Friday wasn’t such a good day for me. I had worked till the wee hours of the morning on Thursday, and started off Friday with a cup of tea and an early conference call, which is too early for business hours here, and too late for business hours in Germany; just the logistics of business. As soon as I finished that, I had two guys come to give me quotes on landscaping and building a fence for the back yard. I think that triggered a money-anxiety response, because I spent the rest of the day trying very hard to focus on work, but finding my mind wandering and thinking about, what else, food. It’s not like I wondered about cooking techniques or similar. I was fighting a primal urge to relieve the general feeling of anxiety, the knot in the pit of my stomach, by eating something. I know how the feeling goes. As I start to eat, I feel a calming, a let-down, start to happen. Instead, I made tea, I drank water, I updated Facebook and clicked on every Twitter link that came through. I would work and pace, and pace and work. I should have gone to the gym, and in fact was dressed for it, in the hopes that being prepared would make me more likely to “just pop out” and go for a work out. Instead, I was distracted and unfocused. I wrote letters to the strata office, asking for authorization to build a fence, upgrade windows, add a screen door, redirect the downspouts from our yard to points beyond. I prepared my granddaughter’s birthday gift, and wrote cheques to colleagues who needed to be paid for contract work. I made soup with organic chicken with veggies and quinoa instead of barley. I grit my teeth so hard that my jaw hurt. Yes, the anxiety had taken root. Coming from a poor background, there was never enough money. I really hate the feeling of being financially squeezed. Did I mention how much I hate the pressures of financial stress? I don’t know what I’d do if my business dropped off and I couldn’t earn money. Thank God it’s doing alright. I ate chicken soup with quinoa and veggies, and worked until the moment we had to walk out the door to my granddaughter’s dinner.

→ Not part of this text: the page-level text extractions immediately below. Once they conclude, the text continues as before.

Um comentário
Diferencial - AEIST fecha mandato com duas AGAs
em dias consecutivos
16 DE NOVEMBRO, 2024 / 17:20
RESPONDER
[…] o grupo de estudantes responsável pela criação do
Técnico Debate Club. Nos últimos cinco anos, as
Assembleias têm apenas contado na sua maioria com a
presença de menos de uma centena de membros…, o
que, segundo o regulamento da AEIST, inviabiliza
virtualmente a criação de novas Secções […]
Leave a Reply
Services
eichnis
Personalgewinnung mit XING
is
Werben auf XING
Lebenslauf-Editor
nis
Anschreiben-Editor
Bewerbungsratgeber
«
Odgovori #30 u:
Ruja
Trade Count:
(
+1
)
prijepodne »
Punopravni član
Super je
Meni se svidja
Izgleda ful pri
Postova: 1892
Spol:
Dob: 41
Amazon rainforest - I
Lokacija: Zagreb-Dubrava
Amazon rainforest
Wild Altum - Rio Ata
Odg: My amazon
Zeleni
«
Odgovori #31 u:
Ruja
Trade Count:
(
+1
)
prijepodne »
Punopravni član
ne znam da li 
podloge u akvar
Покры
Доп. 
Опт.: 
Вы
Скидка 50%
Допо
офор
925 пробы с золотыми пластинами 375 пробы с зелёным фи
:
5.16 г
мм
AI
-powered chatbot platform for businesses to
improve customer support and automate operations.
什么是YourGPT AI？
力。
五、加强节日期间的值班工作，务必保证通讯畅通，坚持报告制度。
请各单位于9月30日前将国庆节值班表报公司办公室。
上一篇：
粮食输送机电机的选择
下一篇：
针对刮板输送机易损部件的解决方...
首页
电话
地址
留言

Ah yes, dinner. A group dinner. A group dinner with that whole social dynamic I just spent the previous day fighting with, and which I lost. My granddaughter chose Italian, and I asked for the calamari not to be breaded, to leave the croutons out of the salad, and drank club soda. But the bread, the never-ending hot bread with butter that was being cut into generous slices and passed around the table. I succumbed, several times, in fact, and though recovered by ordering chicken parmesan instead of a pasta dish, it was too late. The bread slices, the breading on the chicken, and the mozzarella in the main dish set me back. I didn’t even have cake - thanks to her dad having bought an ice cream cake, I was spared that hurdle - but the damage had been done. I may have tried to rationalize away the fall from the wagon as not counting, as it was a special occasion, but my body wasn`t buying it.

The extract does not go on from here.